Die Sonne verfinstert sich...

Nein, keine Sorge - nur im astronomischen, total wörtlichen Sinne. Sollte nur das Interesse der LeserInnen wecken. Ich sitze in meinem Ohrensessel neben dem Stubenwagen meines von den Strapazen der letzten Nacht müden Sprösslings und harre dem vierten Versuch ihn zu seinem Vormittagsschläfchen zu bewegen, während ich das Spektakel der partiellen Sonnenfinsternis per livestream mitverfolge. Denn als übervorsichtige Mama traue ich mich nicht mein Baby draußen bei einem Spaziergang der Gefahr auszusetzen, einen versehentlichen Blick in die Sonne zu werfen und sich dabei grauslige Verletzungen der Netzhaut zu zuziehen...nein, nein, nein...Meine Oma muss mit Besuch warten bis nächsten 18 Jahre bis zur nächsten partiellen Sonnenfinsternis abzulaufen beginnen. Spannend übrigens...die Vorstellung, dass ich sowas das nächste mal mitverfolgen werde, wenn der kleine Milchsauger neben mir seine Volljährigkeit erreicht hat. Wie wird er die wohl mitverfolgen? Als interessierter Intellektueller mit Schutzbrille, in einer Sternwarte und top informiert? Oder eher auf irgendeinem Hügel mit ein paar Kumpels, ein paar Bierchen und OHNE Schutzbrille? Alles Spekulationen, ich weiß, aber so eine Mischung von beiden das wärs - intelligent, sozial kompetent und fröhlich - man wird sich doch noch was wünschen dürfen...

Na gut, wir (ja, meine Selbstständigkeit und Identität wurde durch ein kollektives WIR ausgetauscht) haben das zweite Monat hinter uns. Und ich schwebe irgendwo zwischen Mutter-Frust und Mutter-Glück. Und das schwankt fast minütlich. Im einen Moment betrachte ich meinen Engel und es rollen mir die Freudentränen über die Wange, im nächsten Moment denke ich mir "guten Tag, guten Tag, ich will mein Leben zurück". Und das schlimmste ist, ich kann es nicht mehr auf meine Hormone schieben - es liegt tatsächlich an den Umständen.

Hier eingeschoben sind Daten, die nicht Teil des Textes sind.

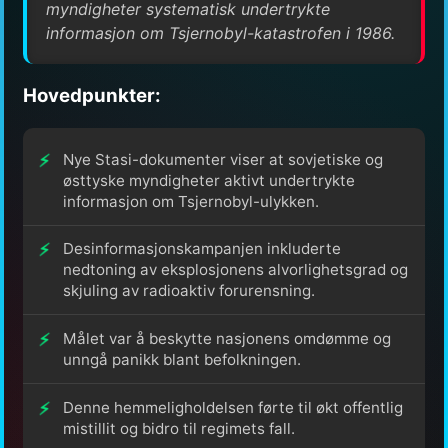
myndigheter systematisk undertrykte
informasjon om Tsjernobyl-katastrofen i 1986.
Hovedpunkter:
Nye Stasi-dokumenter viser at sovjetiske og
østtyske myndigheter aktivt undertrykte
informasjon om Tsjernobyl-ulykken.
Desinformasjonskampanjen inkluderte
nedtoning av eksplosjonens alvorlighetsgrad og
skjuling av radioaktiv forurensning.
Målet var å beskytte nasjonens omdømme og
unngå panikk blant befolkningen.
Denne hemmeligholdelsen førte til økt offentlig
mistillit og bidro til regimets fall.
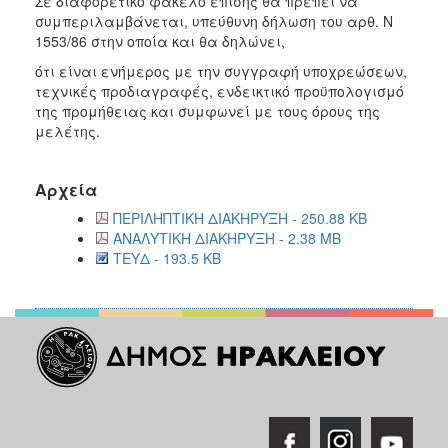
Σε διαφορετικό φάκελο επίσης θα πρέπει να
συμπεριλαμβάνεται, υπεύθυνη δήλωση του αρθ. Ν
1553/86 στην οποία και θα δηλώνει,
ότι είναι ενήμερος με την συγγραφή υποχρεώσεων,
τεχνικές προδιαγραφές, ενδεικτικό προϋπολογισμό
της προμήθειας και συμφωνεί με τους όρους της
μελέτης.
Αρχεία
ΠΕΡΙΛΗΠΤΙΚΗ ΔΙΑΚΗΡΥΞΗ - 250.88 KB
ΑΝΑΛΥΤΙΚΗ ΔΙΑΚΗΡΥΞΗ - 2.38 MB
ΤΕΥΔ - 193.5 KB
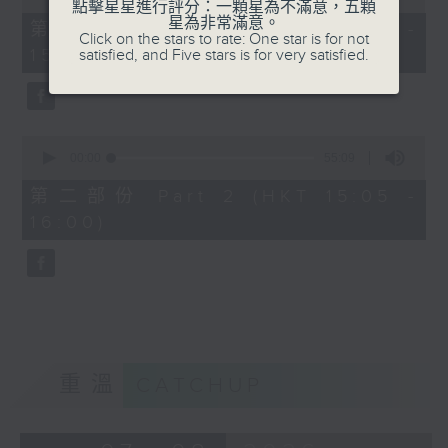
點擊星星進行評分：一顆星為不滿意，五顆
of
星為非常滿意。
55
第一部份 Part 1 (HKT 14:05 -
Click on the stars to rate: One star is for not
minutes,
15:00)
satisfied, and Five stars is for very satisfied.
0
seconds
0
seconds
00:00
55:09
of
55
第二部份 Part 2 (HKT 15:05 -
minutes,
16:00)
9
seconds
重溫
CATCHUP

Laut Lehrbuch ist der Peak an Schreistunden in der 6. Woche auf seinem Höhepunkt und sinkt dann wieder. Genau so war es. Sohnemann weint pro Tag höchstens eineinhalb, zwei Stunden über den Tag verteilt und fast nur wenn ihn seine Verdauung quält. Das tut sie jedoch regelmäßig und am ausgiebigsten vorm Schlafengehen und um halb vier Uhr morgens. Neben den drei bis vier Stillmahlzeiten sind die nächtlichen Unterbrechungen am Schlimmsten...die gehen mir am meisten auf die Nieren. Oft fürchte ich mich vor der Nacht - in denen ich so wenig zur Ruhe komme, während mein Mann friedlich schnarchend vor sich hin schlummert. Das macht mich oft wahnsinnig und frustriert. Das Gute daran, er hat, wenn ich ihn wecke und darum bitte, die Ruhe und die Nerven, um den Kleinen in seinen wildesten Schreiphasen nachts zu beruhigen und in den Schlaf zu wiegen. Dann, wenn ich meine Nerven schon zum Recyclinghof gebracht habe. Es ist toll - und es nervt, tierisch...Mein Mann, der Retter in der Not. Er verbringt nur wenige Stunden am Tag mit dem Kleinen und schafft es dem Kleinen Ruhe und Ausgeglichenheit zu geben...Sauerei sowas! Großartig sowas!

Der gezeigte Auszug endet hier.